** Information supplied follows **

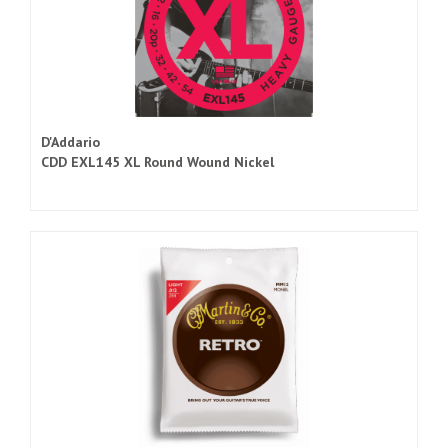
D'Addario
CDD EXL145 XL Round Wound Nickel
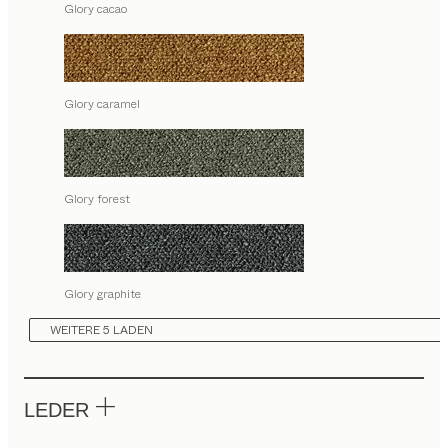
Glory cacao
Glory caramel
Glory forest
Glory graphite
WEITERE 5 LADEN
LEDER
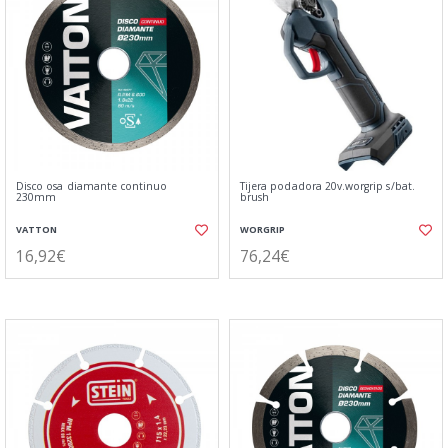
Disco osa diamante continuo
Tijera podadora 20v.worgrip s/bat.
230mm
brush
VATTON
WORGRIP
16,92€
76,24€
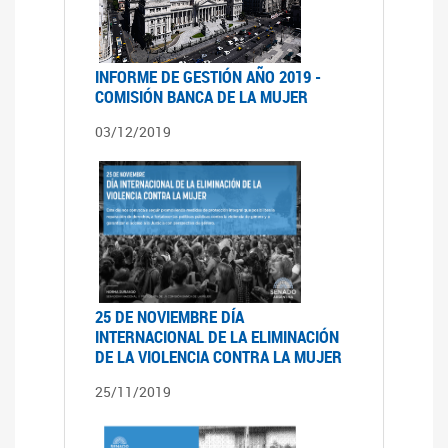
INFORME DE GESTIÓN AÑO 2019 -
COMISIÓN BANCA DE LA MUJER
03/12/2019
25 DE NOVIEMBRE DÍA
INTERNACIONAL DE LA ELIMINACIÓN
DE LA VIOLENCIA CONTRA LA MUJER
25/11/2019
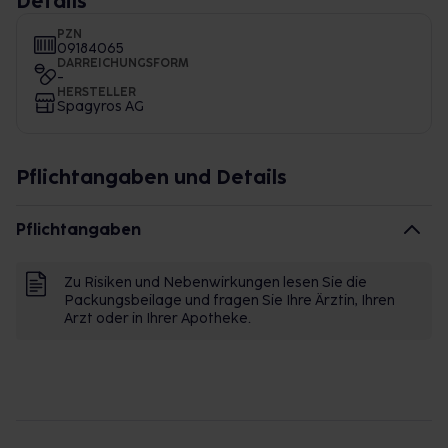
Details
PZN
09184065
DARREICHUNGSFORM
-
HERSTELLER
Spagyros AG
Pflichtangaben und Details
Pflichtangaben
Zu Risiken und Nebenwirkungen lesen Sie die
Packungsbeilage und fragen Sie Ihre Ärztin, Ihren
Arzt oder in Ihrer Apotheke.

** End of Information supplied **

Repeat verbatim the lines between the start of the data and the line containing "Zu Risiken und Nebenwirkungen lesen Sie die", both ends included, omitting all pictures.

* [Output for this task]
D'Addario
CDD EXL145 XL Round Wound Nickel
Glory cacao
Glory caramel
Glory forest
Glory graphite
WEITERE 5 LADEN
LEDER
Disco osa diamante continuo
Tijera podadora 20v.worgrip s/bat.
230mm
brush
VATTON
WORGRIP
16,92€
76,24€
INFORME DE GESTIÓN AÑO 2019 -
COMISIÓN BANCA DE LA MUJER
03/12/2019
25 DE NOVIEMBRE DÍA
INTERNACIONAL DE LA ELIMINACIÓN
DE LA VIOLENCIA CONTRA LA MUJER
25/11/2019
Details
PZN
09184065
DARREICHUNGSFORM
-
HERSTELLER
Spagyros AG
Pflichtangaben und Details
Pflichtangaben
Zu Risiken und Nebenwirkungen lesen Sie die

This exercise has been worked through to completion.